# [EXTRACTED RECORDS]
==============================

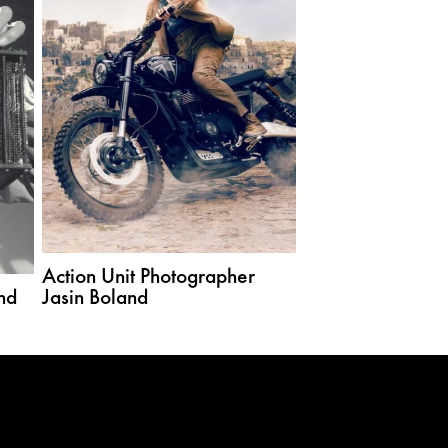
Action Unit Photographer
nd
Jasin Boland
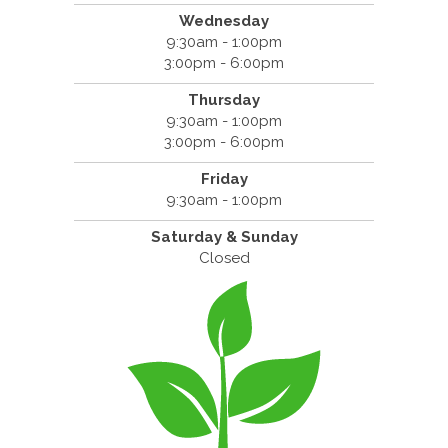
Wednesday
9:30am - 1:00pm
3:00pm - 6:00pm
Thursday
9:30am - 1:00pm
3:00pm - 6:00pm
Friday
9:30am - 1:00pm
Saturday & Sunday
Closed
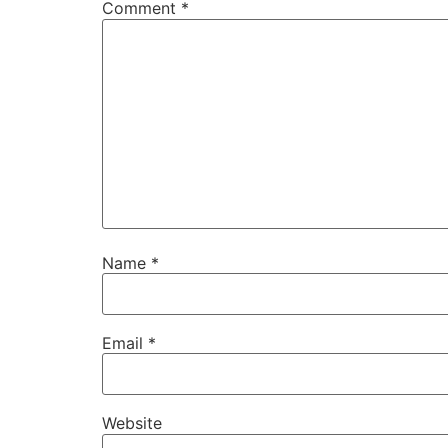
Comment
*
Name
*
Email
*
Website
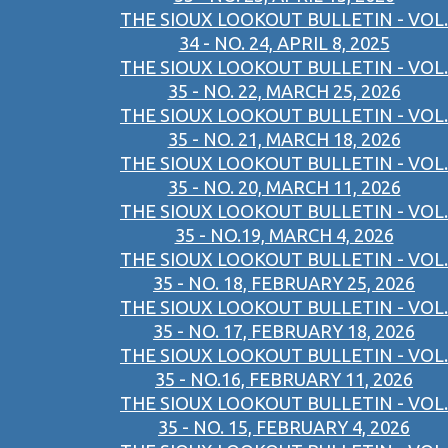
THE SIOUX LOOKOUT BULLETIN - VOL.
34 - NO. 24, APRIL 8, 2025
THE SIOUX LOOKOUT BULLETIN - VOL.
35 - NO. 22, MARCH 25, 2026
THE SIOUX LOOKOUT BULLETIN - VOL.
35 - NO. 21, MARCH 18, 2026
THE SIOUX LOOKOUT BULLETIN - VOL.
35 - NO. 20, MARCH 11, 2026
THE SIOUX LOOKOUT BULLETIN - VOL.
35 - NO.19, MARCH 4, 2026
THE SIOUX LOOKOUT BULLETIN - VOL.
35 - NO. 18, FEBRUARY 25, 2026
THE SIOUX LOOKOUT BULLETIN - VOL.
35 - NO. 17, FEBRUARY 18, 2026
THE SIOUX LOOKOUT BULLETIN - VOL.
35 - NO.16, FEBRUARY 11, 2026
THE SIOUX LOOKOUT BULLETIN - VOL.
35 - NO. 15, FEBRUARY 4, 2026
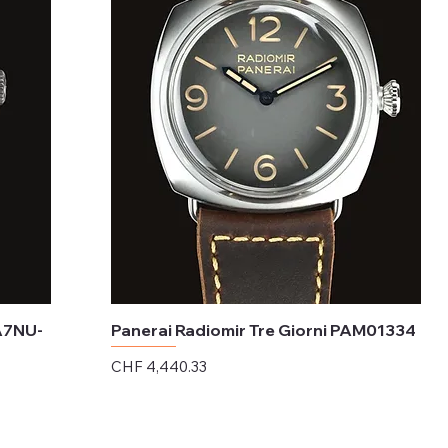
A7NU-
Panerai Radiomir Tre Giorni PAM01334
Price
CHF 4,440.33
Excluding Sales Tax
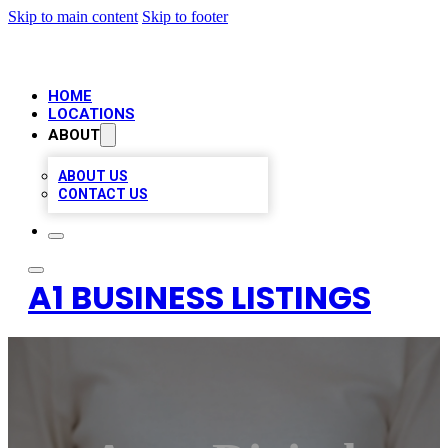
Skip to main content
Skip to footer
HOME
LOCATIONS
ABOUT
ABOUT US
CONTACT US
A1 BUSINESS LISTINGS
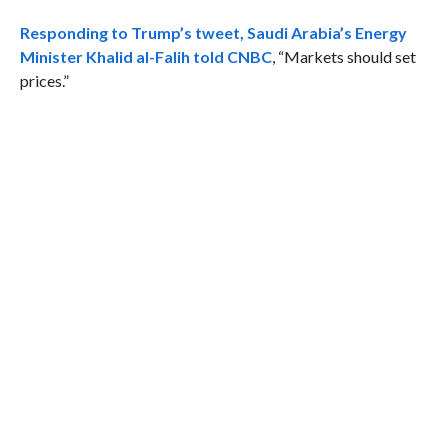
Responding to Trump’s tweet,
Saudi Arabia’s Energy
Minister Khalid al-Falih told CNBC
, “Markets should set
prices.”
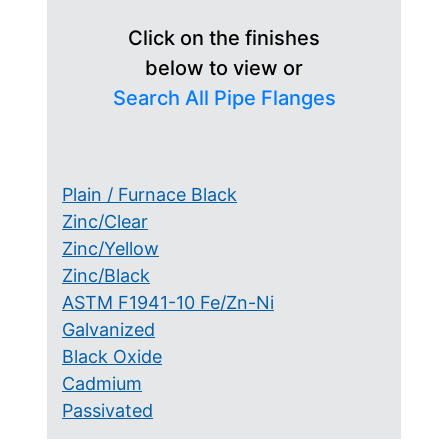
Click on the finishes
below to view or
Search All Pipe Flanges
Plain / Furnace Black
Zinc/Clear
Zinc/Yellow
Zinc/Black
ASTM F1941-10 Fe/Zn-Ni
Galvanized
Black Oxide
Cadmium
Passivated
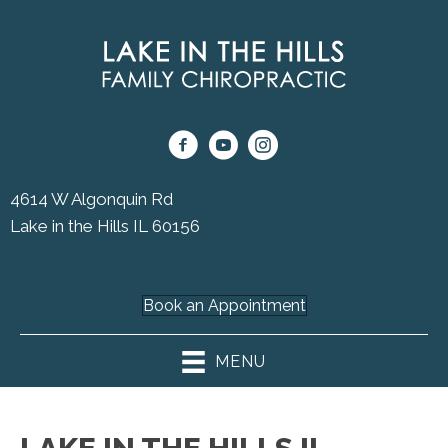
4614 W Algonquin Rd
Lake in the Hills IL 60156
(224) 333-0071
Book an Appointment
MENU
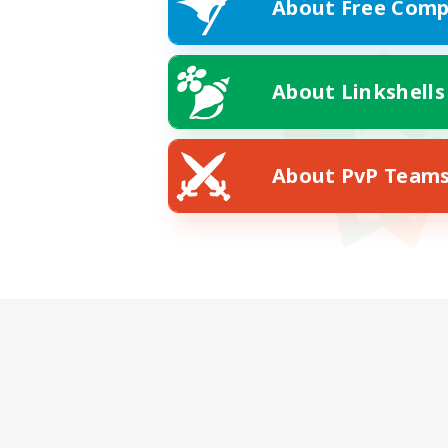
About Free Comp
About Linkshells
About PvP Team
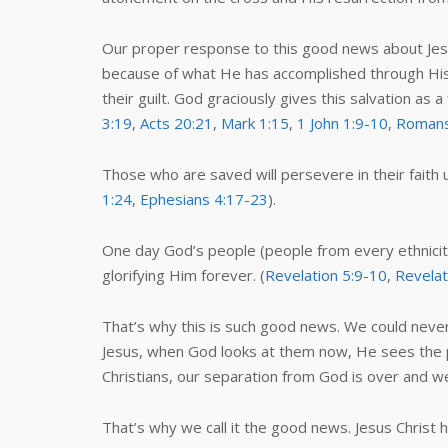
Our proper response to this good news about Jesus 
because of what He has accomplished through His w
their guilt. God graciously gives this salvation as 
3:19
,
Acts 20:21
,
Mark 1:15
,
1 John 1:9-10
,
Romans
Those who are saved will persevere in their faith unt
1:24
,
Ephesians 4:17-23
).
One day God’s people (people from every ethnicity
glorifying Him forever. (
Revelation 5:9-10
,
Revelat
That’s why this is such good news. We could neve
Jesus, when God looks at them now, He sees the perf
Christians, our separation from God is over and we
That’s why we call it the good news. Jesus Christ 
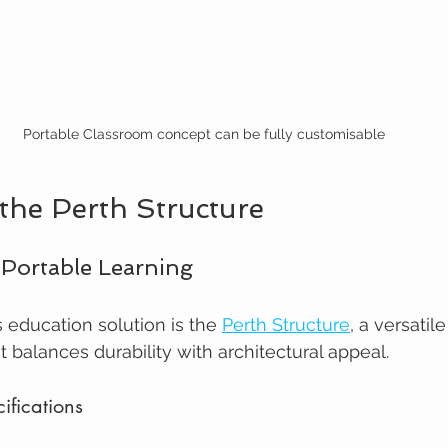
Portable Classroom concept can be fully customisable
 the Perth Structure
 Portable Learning
s education solution is the 
Perth Structure
, a versatil
 balances durability with architectural appeal.
ifications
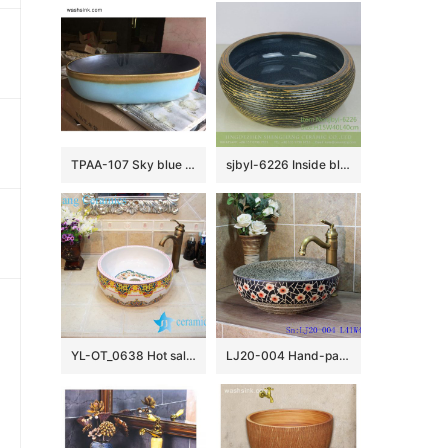
TPAA-107 Sky blue color and yellow rim matte black inside pottery undermount sink
sjbyl-6226 Inside blue flower glaze dark brown knife carved wash basin ceramic basin daily round
YL-OT_0638 Hot sale elaborate bathroom basin
LJ20-004 Hand-painted delicate plum flower design round washbasin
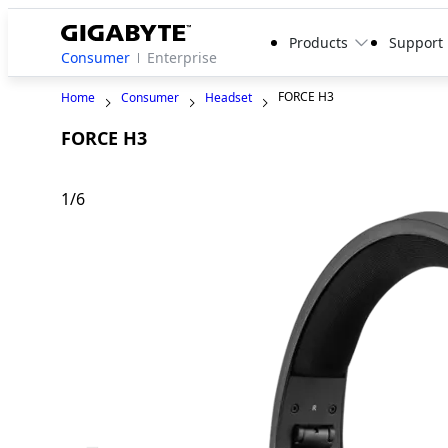
Products
Support
Consumer
Enterprise
FORCE H3
Home
Consumer
Headset
FORCE H3
1
/
6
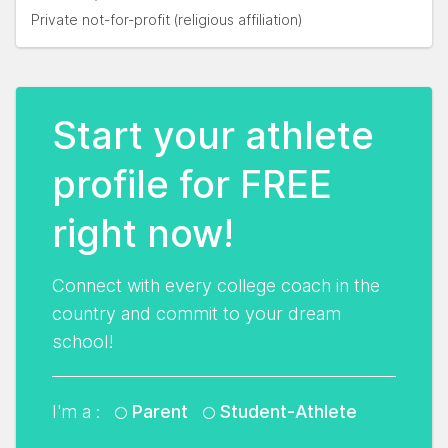
Private not-for-profit (religious affiliation)
Start your athlete
profile for FREE
right now!
Connect with every college coach in the
country and commit to your dream
school!
I'm a :
Parent
Student-Athlete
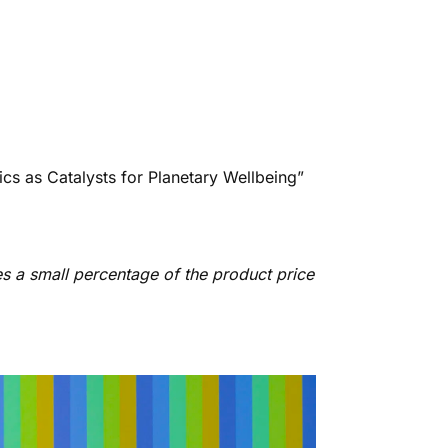
ics as Catalysts for Planetary Wellbeing”
es a small percentage of the product price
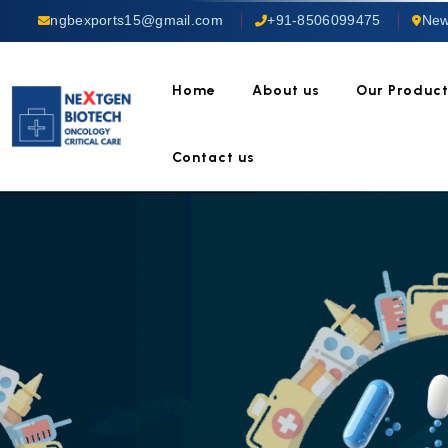
ngbexports15@gmail.com
+91-8506099475
New
Home
About us
Our Produc
Contact us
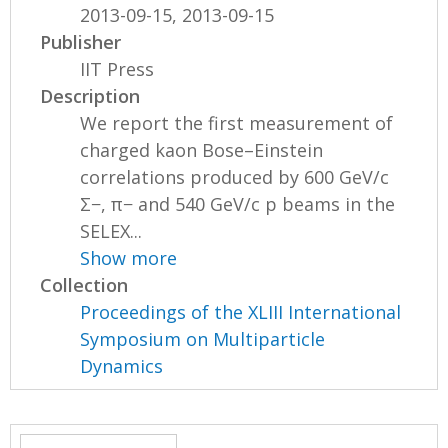
2013-09-15, 2013-09-15
Publisher
IIT Press
Description
We report the first measurement of
charged kaon Bose–Einstein
correlations produced by 600 GeV/c
Σ−, π− and 540 GeV/c p beams in the
SELEX...
Show more
Collection
Proceedings of the XLIII International
Symposium on Multiparticle
Dynamics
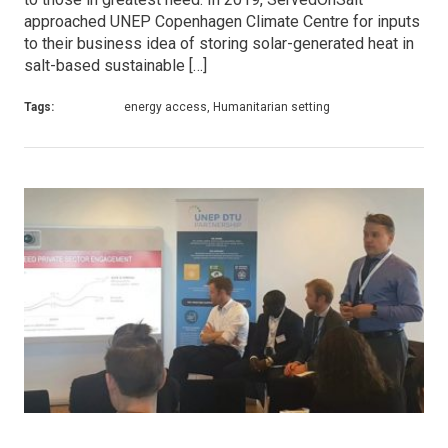
approached UNEP Copenhagen Climate Centre for inputs
to their business idea of storing solar-generated heat in
salt-based sustainable […]
Tags:
energy access, Humanitarian setting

==============================

# [EXERCISE GOAL]
The response must repeat exactly the lines above from the one with "About PvP Team" through the one with "Jesus, when God", including both, and must contain no pictures and no other text.

# [YOUR SOLUTION]
About PvP Team
Our proper response to this good news about Jesus 
because of what He has accomplished through His w
their guilt. God graciously gives this salvation as 
3:19
,
Acts 20:21
,
Mark 1:15
,
1 John 1:9-10
,
Romans
Those who are saved will persevere in their faith unt
1:24
,
Ephesians 4:17-23
).
One day God’s people (people from every ethnicity
glorifying Him forever. (
Revelation 5:9-10
,
Revelat
That’s why this is such good news. We could neve
Jesus, when God looks at them now, He sees the perf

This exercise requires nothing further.